WWW2006: Day 2(Through Taowei’s Looking Glass)
by Taowei Wang
W00t! It’s sunny out today, though the weather forecast foretells rain and cloud. The main auditorium is opened an opening ceremony. A pair of bagpipte players and traditional dancers led the organizers and guests in. Wendy Hall and Sir TBL both gave short talks. The opening key note was given by David Brown, CEO of Motorola. According to him, the next few years for mobile computing on ‘devices known formerly as mobile phones’ will see a convergence of macro, micro, and socioeconomic ramifications of these devices. The ubiquitous connectivity will be raised to a new level. Additional (context-sensitive) services will be on demand.
Side note. As internet gaming has been taken to a new level, multiplayer games have become very popular. Many Massively Multiplayer Online Role Playing Games (MMORPG) have millions of subscribers (see World of Warcraft). Currently many of these games offer the content through computers where both the graphics and display hardware allow full color saturation and dynamic 3D environments. A gamer who wants to continually build on his character cannot do so on-the-go (for connectivity and hardware issues). A thought to ‘feed’ such need is to allow cell-phone powered gaming into the same game, but simpler content. Allow minigames that increase the attributes of the virtual characters using less-powerful mobile medium while the gamer is on-the-goal can be … profitable.

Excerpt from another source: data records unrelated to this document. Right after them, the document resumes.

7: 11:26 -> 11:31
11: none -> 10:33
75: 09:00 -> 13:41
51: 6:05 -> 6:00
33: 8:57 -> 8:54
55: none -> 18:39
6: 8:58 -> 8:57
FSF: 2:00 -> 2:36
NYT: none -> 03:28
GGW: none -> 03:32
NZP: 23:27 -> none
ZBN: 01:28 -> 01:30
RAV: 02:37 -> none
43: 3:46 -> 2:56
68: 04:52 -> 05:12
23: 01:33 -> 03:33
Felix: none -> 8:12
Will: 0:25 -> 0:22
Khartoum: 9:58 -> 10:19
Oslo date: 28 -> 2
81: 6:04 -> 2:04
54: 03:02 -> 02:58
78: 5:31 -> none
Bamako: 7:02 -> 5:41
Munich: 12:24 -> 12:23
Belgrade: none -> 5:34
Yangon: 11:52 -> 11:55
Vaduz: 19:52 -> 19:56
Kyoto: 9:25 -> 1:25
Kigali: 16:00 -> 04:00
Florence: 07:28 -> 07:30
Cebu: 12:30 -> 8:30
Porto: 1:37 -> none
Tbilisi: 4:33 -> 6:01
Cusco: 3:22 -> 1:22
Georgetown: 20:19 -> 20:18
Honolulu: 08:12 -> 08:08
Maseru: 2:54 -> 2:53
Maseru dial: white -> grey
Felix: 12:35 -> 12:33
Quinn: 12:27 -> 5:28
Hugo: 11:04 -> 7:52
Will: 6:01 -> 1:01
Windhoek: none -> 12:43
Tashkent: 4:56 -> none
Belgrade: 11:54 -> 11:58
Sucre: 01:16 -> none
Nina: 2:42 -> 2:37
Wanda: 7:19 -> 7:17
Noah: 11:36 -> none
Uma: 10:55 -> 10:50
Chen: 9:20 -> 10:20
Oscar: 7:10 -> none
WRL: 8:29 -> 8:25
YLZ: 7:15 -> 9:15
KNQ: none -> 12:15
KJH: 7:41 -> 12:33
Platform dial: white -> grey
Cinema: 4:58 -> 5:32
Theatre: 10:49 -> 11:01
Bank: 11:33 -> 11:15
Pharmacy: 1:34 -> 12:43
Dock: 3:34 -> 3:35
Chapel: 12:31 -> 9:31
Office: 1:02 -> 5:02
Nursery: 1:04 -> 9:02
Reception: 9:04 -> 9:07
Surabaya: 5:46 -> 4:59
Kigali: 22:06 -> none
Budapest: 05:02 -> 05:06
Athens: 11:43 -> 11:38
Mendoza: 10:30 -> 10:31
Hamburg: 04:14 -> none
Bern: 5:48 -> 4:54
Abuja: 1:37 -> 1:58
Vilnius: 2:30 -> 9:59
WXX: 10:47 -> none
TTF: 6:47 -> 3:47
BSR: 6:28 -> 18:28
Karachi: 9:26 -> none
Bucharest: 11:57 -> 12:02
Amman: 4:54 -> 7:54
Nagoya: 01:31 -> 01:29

Back to the conference… attended the IPTV (TV over IP) workshop for a few presentations. The first paper introduced better P2P streaming paradigm (parent-finding in a DAG network topology) with regards to video quality. They also have a GUI that allows user to define weights of preferences. These weights then are used to adjust the viewing sizes of each of the simultaneously viewed channels. Good idea. Bad UI. I never thought watching TV would be so complicated after watching the demo. Research in Bell Lab brought content-embedded service. For example, visual notice of incoming phone call (and show caller ID) on TV. Would also use relevant information as ‘who is watching’ to show appropriate to select useful services . While VoiP has been fairly positively received, I have my doubts about IPTV. Do people really like watching TV stream that comes from the tube? I’d rather pick out just the programs I’d like to see instead of browsing aimlessly on TV. Cable companies may want to bundle all their programs together, but they’ll have to compete with the iTune-like model. Select bunch of programs that seem interesting, download for viewing later, or stream to watch now… So, what’s the point of IPTV?
On the other hand, I’d like a remote for my PC…
Attended the Identity and References on the Web. It had the most animated discussions of all talks I’ve attended here. At least half of the people there wanted to have a ‘new standard’ to separate meaningful dereferenciable URIs and those that do not. Meaningful being what humans can consume in this setting. Hmmm… doesn’t seem like an overhaul of the URI system would take place anytime soon, though. And it’s not just because of people’s philosophical differences, but also each party’s vested economic interest.
A talk on trust was presented in this workshop as well. It was about how to make sense of trust in different situations (work, romance, etc.), and what a trust system do to not confuse them. The presenter made references to both of Jen’s trust projects.